A short while later, the police descended on the house like a swarm of flies, buzzing around the place in sharp suits, wielding notepads and pens. Some were there to take statements; others were there to take DNA samples and fingerprints, with one taking photos, while the rest stood around doing nothing, drinking Alex’s mother’s coffee and eating her cookies.
They set up a makeshift interview room in the kitchen, bringing Natalie and Alex in individually to ask them for their version of events. They tried to interview Ellabell, but seeing as nobody knew who she was, or where she had come from, the information they got was fairly useless to their particular case.
Once it was Alex’s turn to enter, the detective in charge of interviewing scrutinized him closely. Natalie had gone first, flashing him a wink as she came back into the den. Alex sat down in the familiar chair, putting his hands down flat on the kitchen table. He didn’t know why—he simply reasoned it made him look less guilty, if the cop could see his hands at all ti
mes.
“Would you like to tell me where you’ve been?” the detective asked, pressing the nib of her pen down onto the notepad she had laid out on the surface of the table.
Alex nodded, recounting the tale they’d agreed upon. It tumbled from his mouth easily, the words well rehearsed in his head by that point. The detective barely looked up as he spoke, scribbling it all down onto the paper. When he finished, she finally lifted her gaze to his.
“Amnesia?” she said, giving him a withering look.
“Amnesia,” Alex confirmed, trying hard not to smile.
She glanced over the notes she’d made. “And strawberry pancakes triggered your memories?”
Alex nodded. “My mom used to make them, and the taste of them must have brought something back.”
The woman sighed. “Very well. If that’s all you have to say to me, then you can go.”

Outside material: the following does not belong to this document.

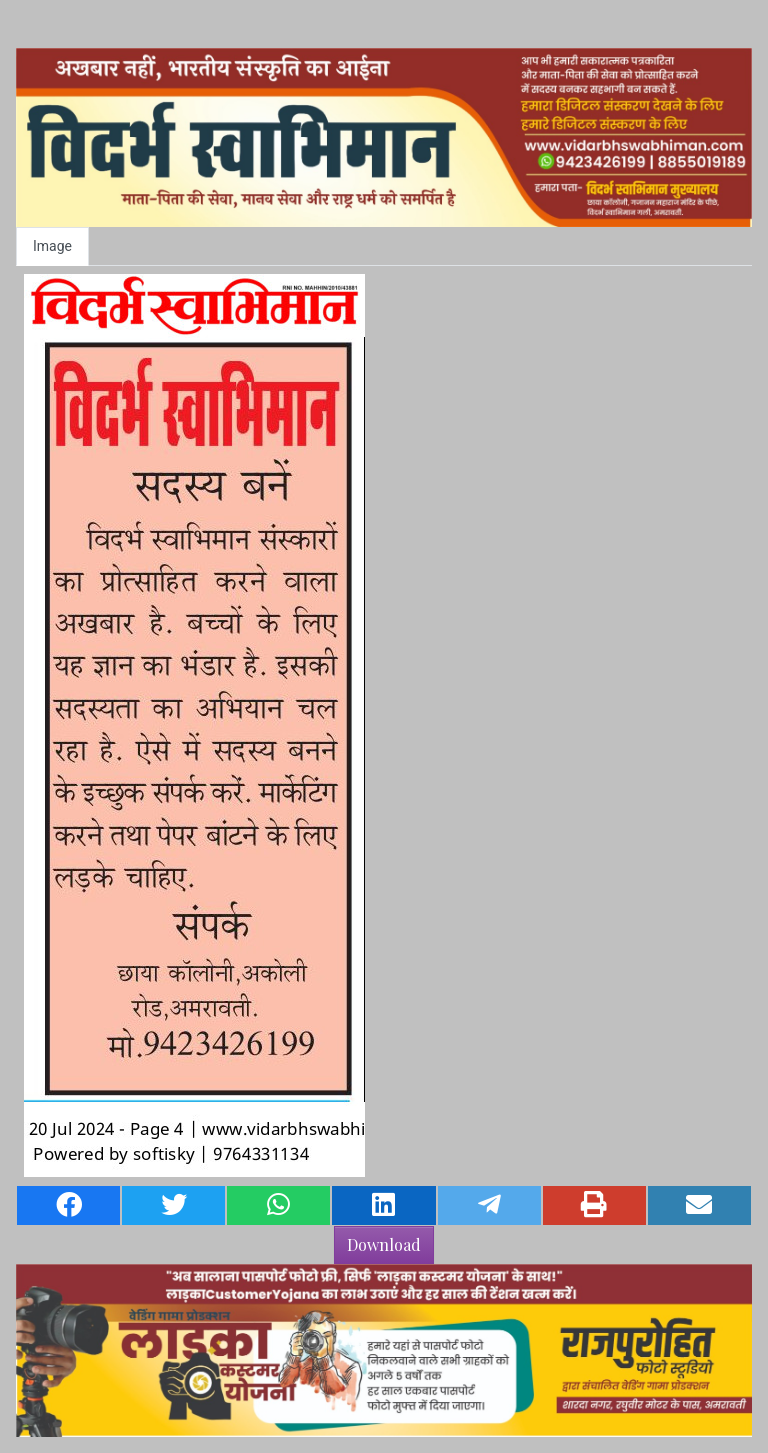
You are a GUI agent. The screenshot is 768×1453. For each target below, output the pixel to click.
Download (384, 1244)
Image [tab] (52, 246)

Alex jumped up from the table and hurried back into the den, where everyone was waiting anxiously for his return. He said nothing, not wanting to give anything away while the police were still in the house. Instead, David was called out into the hallway, where the detective greeted him. Alex could see them through the crack in the den door, but he couldn’t hear what they were saying. Whatever it was, it seemed the detective was at the end of her tether, her expression showing her exhaustion. She gestured at the den, but David put his hands up, shaking his head. Finally, the detective shrugged, shoving her notepad and pen into her bag.
“Teenagers go missing all the time,” she said, her voice just loud enough for Alex to make out what she was saying. “Some come back, some don’t. Your new friend is just lucky those two did come back. If they’re going to tell us lies, there’s nothing we can do. If they’re okay, they’re safe, and they don’t seem to be hurt, what more can I give to this investigation? It was a missing person’s case. Those missing people have been found. As far as I’m concerned, my job is done,” she continued tersely, gesturing for her team to gather their things and leave.